Disciple d'Ortega y Gasset lors de ses études de philosophie à Madrid, elle connaît l'exil de 1939 à 1982, (Amérique du Sud - en particulier à Cuba -, Europe). Un premier volume de ses oeuvres complètes a paru en Espagne en 1971, elle a reçu le " Prix Cervantès " pour l'ensemble de son oeuvre en 1988. Les cinq chapitres qui composent ce livre, inédit en français, sont comme les îles d'un archipel sous-marin beaucoup plus vaste (La vie : rêve éveillé, L'atemporalité, La genèse des rêves, Rêve et réalité, L'absolu des rêves).
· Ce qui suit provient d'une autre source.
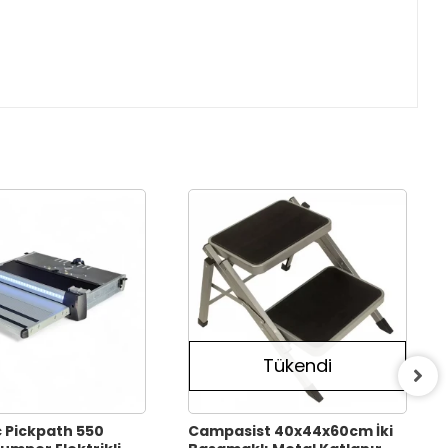
Tükendi
 Pickpath 550
Campasist 40x44x60cm İki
Ils constituent le résultat final d'un vaste projet né dans les années cinquante et que, depuis son retour d'exil en 1984, elle poursuivait déjà. L'investigation sur les rêves et le temps, sur la possibilité d'obtenir l'intégration du rêve et de la veille a été l'une des plus ambitieuses et des plus constantes de cette auteur ; cette interrogation détermina aussi la conception de ses livres les plus décisifs.
Les rêves et le temps, sa dernière oeuvre, dévoilent les concepts clés de sa philosophie, de la même manière que sa volonté unitaire complète et éclaire le sens de toute son oeuvre. Pour autant, ce qui sera le dernier livre de Zambrano a été au fur et à mesure de son avancée comme le plan sous-jacent et silencieux ou le compas invisible qui traçait sa méthode propre dans chacun de ses autres livres.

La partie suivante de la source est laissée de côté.